The US coalition has overlooked the importance of such local groups. Opposition fighters complain of a lack of coordination between combatants on the ground and the coalition air campaign. As a result, ground forces have been unable to take advantage of opportunities opened by the air strikes.
More concerning is the anger felt by anti-regime groups at the failure to target Assad’s forces. Many see the airstrikes as directly aiding the regime. Drawing attention to the Syrian Observatory for Human Rights estimations, which put the war’s death-toll at over 200,000 (the majority killed by regime actions), Shaikh suggests that the moral argument used by the US and its allies as part of the justification for attacking ISIS will fail if the focus falls only on this one group, while ignoring Assad’s crimes. This approach will not only lose the battle for hearts and minds on the ground in Syria, but will also threaten the coherence of the coalition itself. Many of the countries now dropping bombs on behalf of the US joined the alliance not just to take on ISIS, but to remove Assad and his regime.
There is, however, a greater threat to long-term success in Syria. Both Shaikh and Pollack drew attention to the importance of working to build a political process in Syria in order to eventually rebuild the country. As in Iraq, this process cannot be an afterthought, to be made up once a military solution has been achieved. Pollack believes that Obama’s plan to degrade and destroy ISIS has missed the point. ISIS is symptomatic of the underlying problems that have been engendered by three years of civil war: deal only with ISIS and a new group will take its place. Any solution must address Assad and include a conversation about the reconstruction of the country after his departure.

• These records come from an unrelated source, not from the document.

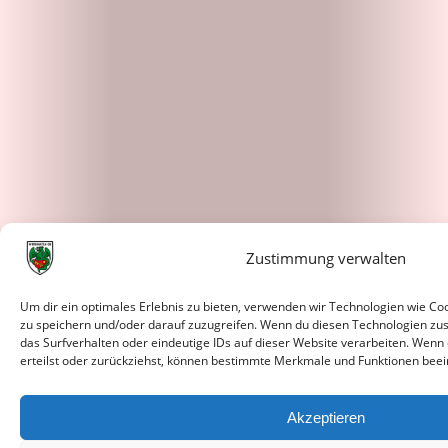
Zustimmung verwalten
Um dir ein optimales Erlebnis zu bieten, verwenden wir Technologien wie C
zu speichern und/oder darauf zuzugreifen. Wenn du diesen Technologien zu
das Surfverhalten oder eindeutige IDs auf dieser Website verarbeiten. Wenn
erteilst oder zurückziehst, können bestimmte Merkmale und Funktionen beei
Akzeptieren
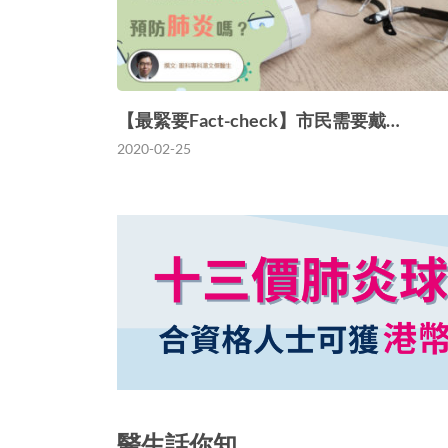
【最緊要Fact-check】市民需要戴…
2020-02-25
醫生話你知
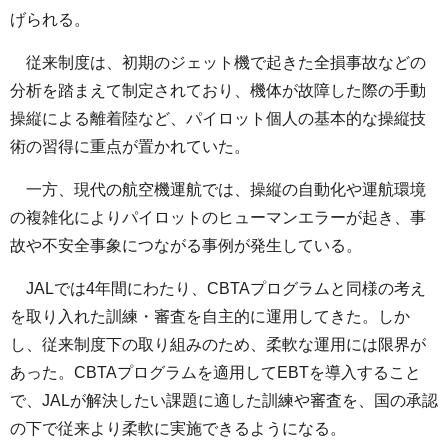
げられる。
従来制度は、初期のジェット機で起きた全損事故などの
分析を踏まえて制定されており、機体が故障した際の手動
操縦による離着陸など、パイロット個人の基本的な操縦技
術の習得に重点が置かれていた。
一方、現代の航空機運航では、操縦の自動化や運航環境
の複雑化によりパイロットのヒューマンエラーが起き、事
故や不安全事象につながる事例が発生している。
JALでは4年間にわたり、CBTAプログラムと同様の考え
を取り入れた訓練・審査を自主的に運用してきた。しか
し、従来制度下の取り組みのため、柔軟な運用には限界が
あった。CBTAプログラムを適用してEBTを導入すること
で、JALが解決したい課題に適した訓練や審査を、国の承認
の下で従来より柔軟に実施できるようになる。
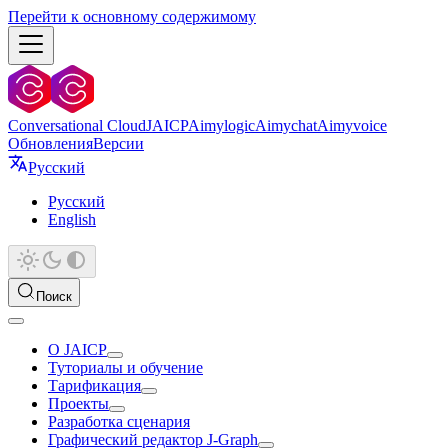
Перейти к основному содержимому
Conversational Cloud
JAICP
Aimylogic
Aimychat
Aimyvoice
Обновления
Версии
Русский
Русский
English
Поиск
О JAICP
Туториалы и обучение
Тарификация
Проекты
Разработка сценария
Графический редактор J‑Graph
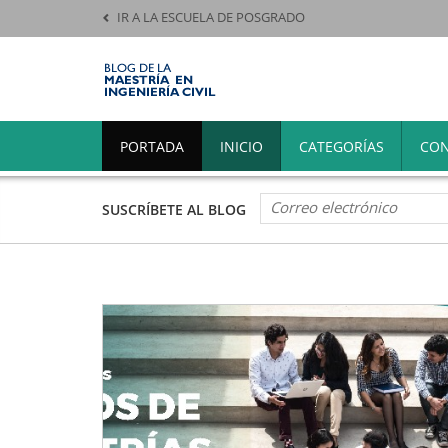
IR A LA ESCUELA DE POSGRADO
PORTADA
INICIO
CATEGORÍAS
CON
Dirección
SUSCRÍBETE AL BLOG
de
correo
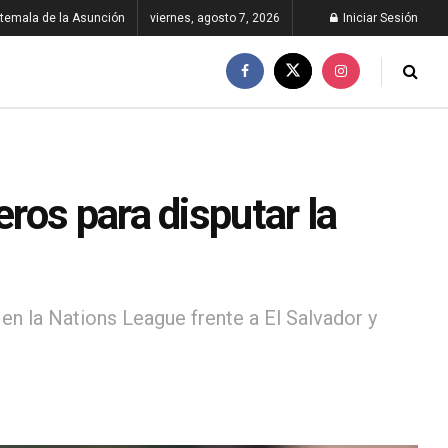
temala de la Asunción
viernes, agosto 7, 2026
Iniciar Sesión
ros para disputar la
 en la Nations League frente a El Salvador y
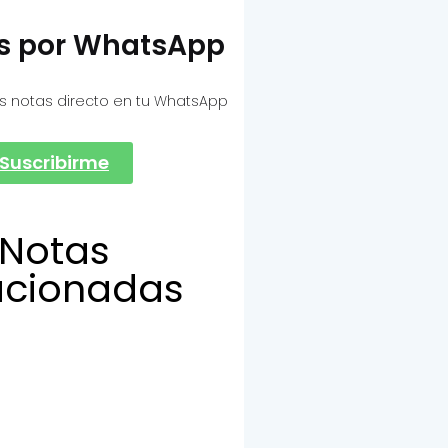
as por WhatsApp
s notas directo en tu WhatsApp
Suscribirme
Notas
acionadas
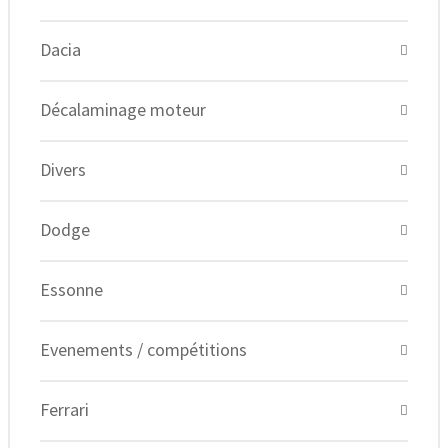
Dacia
Décalaminage moteur
Divers
Dodge
Essonne
Evenements / compétitions
Ferrari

Done right, Pollack envisions Syrian reconstruction, led by the UN, undertaken by preexisting Syrian civil society groups, with the US providing security and the Gulf states providing money. Lessons may be learned from successes in Bosnia, and failings in Afghanistan and in the aftermath of Operation Iraqi Freedom. State building through engaging with Syrian groups in a bottom-up approach will lay the framework for a political transition. Shaikh by contrast holds that national dialogue among the many actors in Syria is the necessary precursor to reconstruction. Through such a dialogue, Syrians should decide – and agree on – their goals for the country’s future. Encouraging and enabling this conversation will also be vital to find a way towards a lasting resolution.
Without a plan to address Assad and reconstruction, Shaikh envisions a conflict that will intensify, becoming an unpalatable contest between the regime and ISIS. The US is now involved in the Syria and Iraq conflicts. Doing nothing is no longer an option. The only question will be whether US policies will lead to a lasting solution.